An independent lawmaker said he will propose a public scholarship for children in low-income families to give them a fair chance at a proper education, with funds for the scheme coming out of the deep pockets of the pan-blue camp.
"The KMT should think about donating cash from its abundant resources to help forward the scholarship program," Legislator Peter Lin (林進興) said.
The KMT is thought to be the world's richest political party.
Lin said he devised the scholarship proposal after being touched by the story of Lei Chia-chia (雷家佳) and Chang Ying-hua (張穎華), two high school graduates who recently competed for a place in the law department of the National Defense Management College.
The teenagers were both from low-income households unable to afford the costs of studying at a public university.
Lin said that tuition fees in Taiwan are not high compared to other countries with high-quality education systems, such as the US.
But he believed that "formulating auxiliary measures, such as more scholarship programs, is necessary to assure that the financially disadvantaged minority are not affected by the high costs of our educational policy."

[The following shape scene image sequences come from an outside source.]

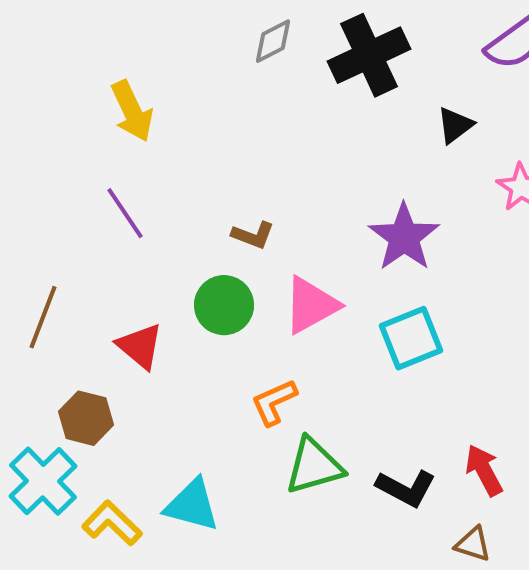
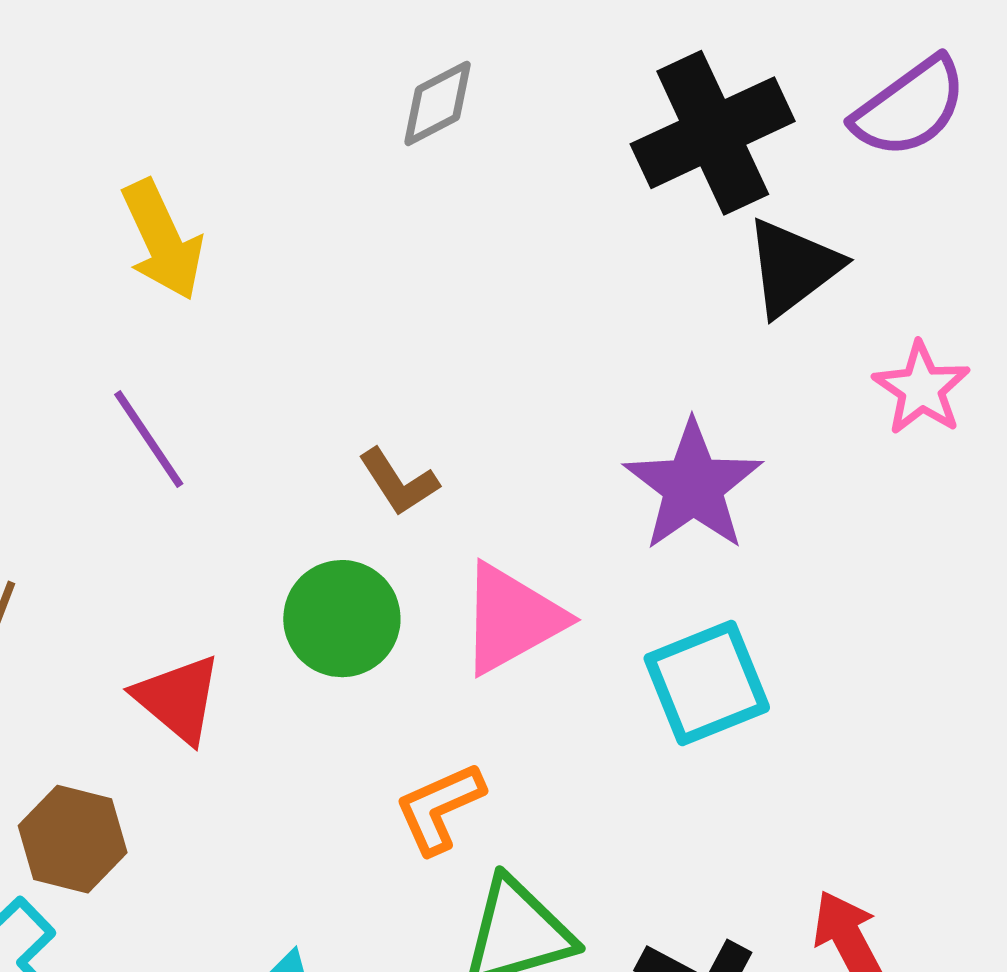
black cross: (369, 55) -> (713, 133), moved
black triangle: (455, 125) -> (793, 267), size x1.4
brown L-shape: (253, 235) -> (398, 482), turned 36

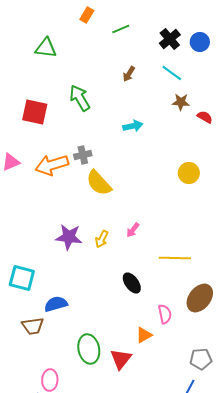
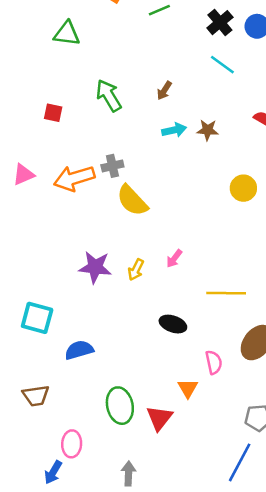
brown arrow: (129, 74) -> (164, 91), moved
brown star: (181, 102) -> (208, 130), moved
red square: (35, 112) -> (53, 113), size x0.6
black ellipse: (132, 283) -> (173, 324), turned -35
brown trapezoid: (33, 326) -> (36, 396), moved
orange triangle: (144, 335) -> (188, 388), turned -30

He said that the idea of using KMT assets for the scholarship came up after the education debate was politicized.
"Using their party assets for the benefit of education is a good idea," Lin said. "The measure could hopefully solve a pending dispute over the former ruling party's legitimacy in possessing the tremendous amounts of property it obtained during its half-century of dictatorial rule."
Claiming that his idea has received support from other lawmakers, Lin said he will submit his proposal to the legislature when lawmakers return from their summer recess in September.
He hoped that the scholarship, dubbed the "Taiwan Hope scholarship," would be realized with a legislative resolution and set up by the government soon.
But Lin's plan to connect the scholarship with the KMT's assets came up against immediate objections by KMT Legislator Hung Hsiu-chiu (洪秀柱).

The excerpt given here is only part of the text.